You still have yet to add anything of substantive value to this thread. You’ve certainly preached a lot, but you haven’t furthered the conversation one bit. You are to be taken no more seriously than the Hellfire preacher raving from a street corner, which is to say not at all.
@GeneH/Buddha:
Nice try, but I didn’t state that “Kant isn’t the father of Weak Rule Utilitarianism.” What I actually stated was that you “proposed [a] Kantian proto-totalitarian system of laws” which merely described the nature of your proposed system, not the originator.
This demonstrates why it is better to take your opponent’s seriously and respond to the merits of their arguments, or in this case the lack of merits, and point out why they are wrong instead of deflecting by use of ad hominems, such as “don’t take you seriously,” “extremists,” “propagandist,” “zealots bereft of rationality,” “engaging in Big Lie” which merely serve to make you look foolish.
As for the definition of “equitable,” the issue is that we don’t agree with your unique definition.

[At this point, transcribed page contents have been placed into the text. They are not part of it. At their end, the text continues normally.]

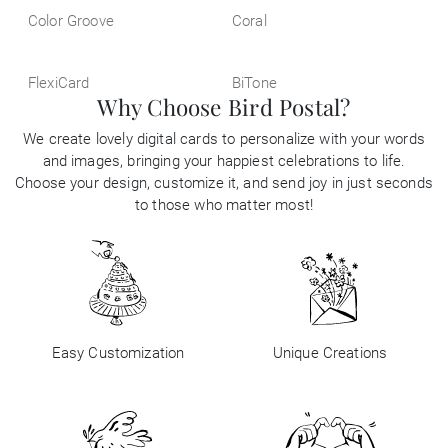
Color Groove
Coral
FlexiCard
BiTone
Why Choose Bird Postal?
We create lovely digital cards to personalize with your words
and images, bringing your happiest celebrations to life.
Choose your design, customize it, and send joy in just seconds
to those who matter most!
Easy Customization
Unique Creations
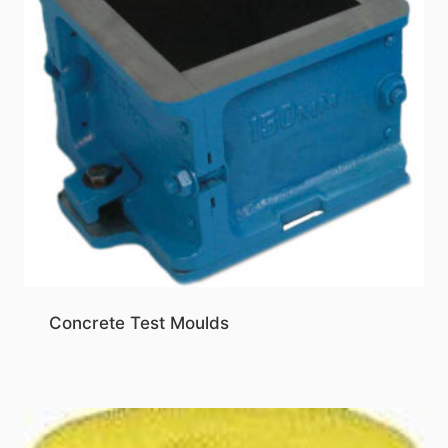
Concrete Test Moulds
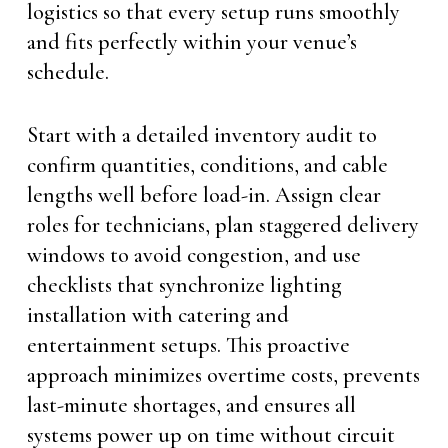
logistics so that every setup runs smoothly
and fits perfectly within your venue’s
schedule.
Start with a detailed inventory audit to
confirm quantities, conditions, and cable
lengths well before load-in. Assign clear
roles for technicians, plan staggered delivery
windows to avoid congestion, and use
checklists that synchronize lighting
installation with catering and
entertainment setups. This proactive
approach minimizes overtime costs, prevents
last-minute shortages, and ensures all
systems power up on time without circuit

@Gene H: Wow, I love that post!
The one thing I would add is this: If a judge is to rule contrary to stare decisis, then as a separate matter the judge should be required to formally “appeal the precedent,” first in written form and if necessary by appearing before a legal review board, so the circumstances that warrant a rejection of the precedent can be published as their own precedent.
I understand that with some research something like the equivalent can be done already; but in the scientific community we highlight such things in peer-reviewed journals and conferences. The only equivalent thing in the law community seems to be cases that reach Supreme Courts, and I do not think that publicizes to the law community the exceptions that, for whatever reason, were NOT appealed (or accepted) by the State or Federal Supremes.
I think that is too informal a method, and the law would be improved by making the reasoning for the exceptions explicit; this would also give both the prosecution and defense reasoned ammunition for either defending precedent or ignoring it, especially in cases where a judge is acting unreasonably with regard to precedent (unreasonably weighting it or unreasonably ignoring it).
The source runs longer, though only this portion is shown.